(LISTED ENTRIES begins)
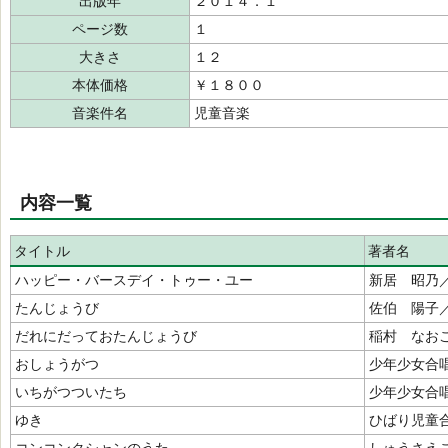
出版年
２０１４．１
ページ数
１
大きさ
１２
本体価格
￥１８００
音楽件名
児童音楽
内容一覧
タイトル
著者名
ハッピー・バースデイ・トゥー・ユー
新居 昭乃
たんじょうび
佐伯 陽子
だれにだっておたんじょうび
稲村 なお
おしょうがつ
少年少女合
いちがつついたち
少年少女合
ゆき
ひばり児童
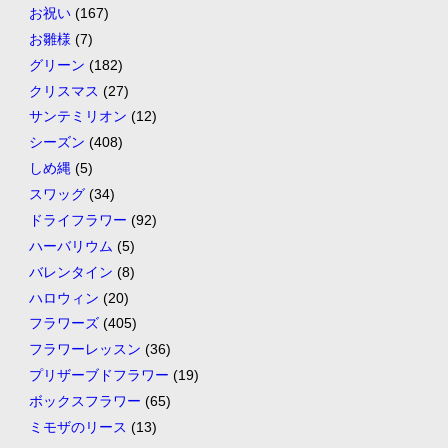
お祝い
(167)
お雛様
(7)
グリーン
(182)
クリスマス
(27)
サンテミリオン
(12)
シーズン
(408)
しめ縄
(5)
スワッグ
(34)
ドライフラワー
(92)
ハーバリウム
(5)
バレンタイン
(8)
ハロウィン
(20)
フラワーズ
(405)
フラワーレッスン
(36)
プリザーブドフラワー
(19)
ボックスフラワー
(65)
ミモザのリース
(13)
(LISTED ENTRIES ends)
| EXERCISE |
Retype each entry above character for character; pictures stay out.

| RESULT OF THE TASK |
出版年
２０１４．１
ページ数
１
大きさ
１２
本体価格
￥１８００
音楽件名
児童音楽
内容一覧
タイトル
著者名
ハッピー・バースデイ・トゥー・ユー
新居 昭乃
たんじょうび
佐伯 陽子
だれにだっておたんじょうび
稲村 なお
おしょうがつ
少年少女合
いちがつついたち
少年少女合
ゆき
ひばり児童
お祝い
(167)
お雛様
(7)
グリーン
(182)
クリスマス
(27)
サンテミリオン
(12)
シーズン
(408)
しめ縄
(5)
スワッグ
(34)
ドライフラワー
(92)
ハーバリウム
(5)
バレンタイン
(8)
ハロウィン
(20)
フラワーズ
(405)
フラワーレッスン
(36)
プリザーブドフラワー
(19)
ボックスフラワー
(65)
ミモザのリース
(13)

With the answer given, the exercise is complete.